ASSIGNMENT:
Go through the listing below and write out exactly the lines from the one that mentions "販売は引き続き可能となっています。" through the one that mentions "https://www.quia.com/profiles/br127porter", minus the pictures.

RECORDS SHOWN:
+ + + + + + +
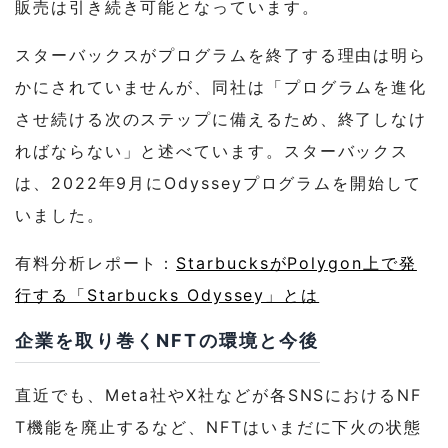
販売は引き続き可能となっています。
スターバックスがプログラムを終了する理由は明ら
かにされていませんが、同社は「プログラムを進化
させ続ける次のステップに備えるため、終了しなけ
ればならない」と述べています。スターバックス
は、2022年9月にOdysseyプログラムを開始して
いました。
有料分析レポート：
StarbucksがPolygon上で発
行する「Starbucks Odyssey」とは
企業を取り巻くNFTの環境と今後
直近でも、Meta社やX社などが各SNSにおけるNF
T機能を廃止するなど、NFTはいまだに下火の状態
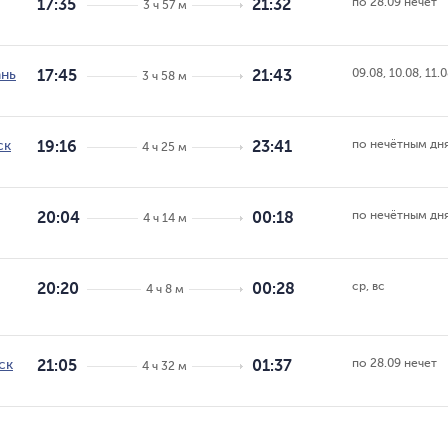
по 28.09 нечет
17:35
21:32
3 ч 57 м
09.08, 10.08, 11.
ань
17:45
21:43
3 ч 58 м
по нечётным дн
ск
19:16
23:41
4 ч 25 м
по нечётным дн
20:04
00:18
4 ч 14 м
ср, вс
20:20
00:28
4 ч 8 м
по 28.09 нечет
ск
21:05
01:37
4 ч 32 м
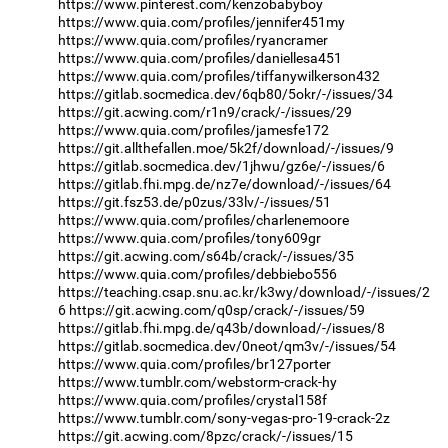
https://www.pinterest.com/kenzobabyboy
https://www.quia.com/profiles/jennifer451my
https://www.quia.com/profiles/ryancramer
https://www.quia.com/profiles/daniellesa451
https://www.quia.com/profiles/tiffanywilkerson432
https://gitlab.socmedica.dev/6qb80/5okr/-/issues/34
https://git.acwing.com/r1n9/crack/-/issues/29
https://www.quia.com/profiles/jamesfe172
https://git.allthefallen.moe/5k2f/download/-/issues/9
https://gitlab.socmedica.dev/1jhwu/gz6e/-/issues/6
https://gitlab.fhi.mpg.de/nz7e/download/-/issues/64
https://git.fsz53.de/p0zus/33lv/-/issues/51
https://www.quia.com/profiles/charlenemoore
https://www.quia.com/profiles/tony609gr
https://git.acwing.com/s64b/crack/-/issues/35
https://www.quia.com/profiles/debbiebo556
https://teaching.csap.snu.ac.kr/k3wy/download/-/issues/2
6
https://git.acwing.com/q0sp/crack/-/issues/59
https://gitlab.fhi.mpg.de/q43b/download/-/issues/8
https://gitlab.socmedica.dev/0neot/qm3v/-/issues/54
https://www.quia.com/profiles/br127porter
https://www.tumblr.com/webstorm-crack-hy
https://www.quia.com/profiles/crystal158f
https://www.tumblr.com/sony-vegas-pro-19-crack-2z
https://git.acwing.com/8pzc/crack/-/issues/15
+ + + + + + +
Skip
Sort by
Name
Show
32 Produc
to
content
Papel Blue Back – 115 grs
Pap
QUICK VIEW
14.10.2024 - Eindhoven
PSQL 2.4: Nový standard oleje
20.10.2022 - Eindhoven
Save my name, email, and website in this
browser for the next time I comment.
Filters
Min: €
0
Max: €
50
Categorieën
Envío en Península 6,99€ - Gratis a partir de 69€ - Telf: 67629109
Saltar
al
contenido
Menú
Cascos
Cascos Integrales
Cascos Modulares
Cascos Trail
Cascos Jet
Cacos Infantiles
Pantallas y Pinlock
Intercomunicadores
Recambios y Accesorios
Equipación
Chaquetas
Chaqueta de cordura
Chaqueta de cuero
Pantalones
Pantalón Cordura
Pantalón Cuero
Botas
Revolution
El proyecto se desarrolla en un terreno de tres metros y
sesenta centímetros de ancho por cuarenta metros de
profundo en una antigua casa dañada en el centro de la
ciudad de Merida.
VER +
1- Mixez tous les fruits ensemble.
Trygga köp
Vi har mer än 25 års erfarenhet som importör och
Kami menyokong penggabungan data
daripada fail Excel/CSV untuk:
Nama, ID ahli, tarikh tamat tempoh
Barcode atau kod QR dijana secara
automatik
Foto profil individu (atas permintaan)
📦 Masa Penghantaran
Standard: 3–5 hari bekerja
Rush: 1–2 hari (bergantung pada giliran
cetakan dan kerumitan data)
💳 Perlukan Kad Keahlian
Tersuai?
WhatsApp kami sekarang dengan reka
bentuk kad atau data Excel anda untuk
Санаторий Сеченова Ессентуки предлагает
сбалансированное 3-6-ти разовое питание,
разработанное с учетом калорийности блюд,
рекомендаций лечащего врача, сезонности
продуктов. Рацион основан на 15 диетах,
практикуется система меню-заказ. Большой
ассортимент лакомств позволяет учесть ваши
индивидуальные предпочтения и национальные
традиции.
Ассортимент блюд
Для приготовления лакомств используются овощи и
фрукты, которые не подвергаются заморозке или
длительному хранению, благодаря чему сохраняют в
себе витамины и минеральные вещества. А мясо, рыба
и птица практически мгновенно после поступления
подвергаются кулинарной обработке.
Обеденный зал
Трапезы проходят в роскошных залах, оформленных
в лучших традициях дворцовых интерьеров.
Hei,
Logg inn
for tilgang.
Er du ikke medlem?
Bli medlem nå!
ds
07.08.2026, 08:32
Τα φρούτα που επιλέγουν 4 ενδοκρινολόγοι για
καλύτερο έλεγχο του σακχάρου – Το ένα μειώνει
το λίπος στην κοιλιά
+ + + + + + +
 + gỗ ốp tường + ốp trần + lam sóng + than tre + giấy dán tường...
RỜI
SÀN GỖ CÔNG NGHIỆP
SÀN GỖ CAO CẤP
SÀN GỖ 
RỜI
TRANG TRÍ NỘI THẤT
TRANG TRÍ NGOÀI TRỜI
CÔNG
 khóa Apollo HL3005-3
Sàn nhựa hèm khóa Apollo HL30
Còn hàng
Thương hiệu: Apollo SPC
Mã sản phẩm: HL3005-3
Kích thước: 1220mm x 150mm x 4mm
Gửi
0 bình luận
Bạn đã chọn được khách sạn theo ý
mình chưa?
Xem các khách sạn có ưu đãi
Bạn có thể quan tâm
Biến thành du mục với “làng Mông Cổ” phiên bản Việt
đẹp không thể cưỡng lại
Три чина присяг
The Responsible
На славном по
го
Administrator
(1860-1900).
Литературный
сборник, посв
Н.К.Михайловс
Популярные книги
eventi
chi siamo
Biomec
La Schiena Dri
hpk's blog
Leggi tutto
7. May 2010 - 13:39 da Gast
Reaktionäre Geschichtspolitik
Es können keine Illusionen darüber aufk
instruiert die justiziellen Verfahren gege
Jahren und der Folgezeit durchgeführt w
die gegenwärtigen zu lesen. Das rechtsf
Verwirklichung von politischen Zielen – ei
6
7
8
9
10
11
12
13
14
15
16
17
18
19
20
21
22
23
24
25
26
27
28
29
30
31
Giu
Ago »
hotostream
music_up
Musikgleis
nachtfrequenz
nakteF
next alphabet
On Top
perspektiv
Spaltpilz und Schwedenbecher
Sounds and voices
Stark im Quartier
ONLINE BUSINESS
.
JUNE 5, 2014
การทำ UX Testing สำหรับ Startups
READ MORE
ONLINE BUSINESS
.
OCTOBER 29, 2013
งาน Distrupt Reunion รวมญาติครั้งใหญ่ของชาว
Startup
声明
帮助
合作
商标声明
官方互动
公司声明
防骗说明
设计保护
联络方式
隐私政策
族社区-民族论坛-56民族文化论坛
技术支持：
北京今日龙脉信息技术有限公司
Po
+ + + + + + +
EXERCISE RESPONSE:
販売は引き続き可能となっています。
スターバックスがプログラムを終了する理由は明ら
かにされていませんが、同社は「プログラムを進化
させ続ける次のステップに備えるため、終了しなけ
ればならない」と述べています。スターバックス
は、2022年9月にOdysseyプログラムを開始して
いました。
有料分析レポート：
StarbucksがPolygon上で発
行する「Starbucks Odyssey」とは
企業を取り巻くNFTの環境と今後
直近でも、Meta社やX社などが各SNSにおけるNF
T機能を廃止するなど、NFTはいまだに下火の状態
по 28.09 нечет
17:35
21:32
3 ч 57 м
09.08, 10.08, 11.
ань
17:45
21:43
3 ч 58 м
по нечётным дн
ск
19:16
23:41
4 ч 25 м
по нечётным дн
20:04
00:18
4 ч 14 м
ср, вс
20:20
00:28
4 ч 8 м
по 28.09 нечет
ск
21:05
01:37
4 ч 32 м
https://www.pinterest.com/kenzobabyboy
https://www.quia.com/profiles/jennifer451my
https://www.quia.com/profiles/ryancramer
https://www.quia.com/profiles/daniellesa451
https://www.quia.com/profiles/tiffanywilkerson432
https://gitlab.socmedica.dev/6qb80/5okr/-/issues/34
https://git.acwing.com/r1n9/crack/-/issues/29
https://www.quia.com/profiles/jamesfe172
https://git.allthefallen.moe/5k2f/download/-/issues/9
https://gitlab.socmedica.dev/1jhwu/gz6e/-/issues/6
https://gitlab.fhi.mpg.de/nz7e/download/-/issues/64
https://git.fsz53.de/p0zus/33lv/-/issues/51
https://www.quia.com/profiles/charlenemoore
https://www.quia.com/profiles/tony609gr
https://git.acwing.com/s64b/crack/-/issues/35
https://www.quia.com/profiles/debbiebo556
https://teaching.csap.snu.ac.kr/k3wy/download/-/issues/2
6
https://git.acwing.com/q0sp/crack/-/issues/59
https://gitlab.fhi.mpg.de/q43b/download/-/issues/8
https://gitlab.socmedica.dev/0neot/qm3v/-/issues/54
https://www.quia.com/profiles/br127porter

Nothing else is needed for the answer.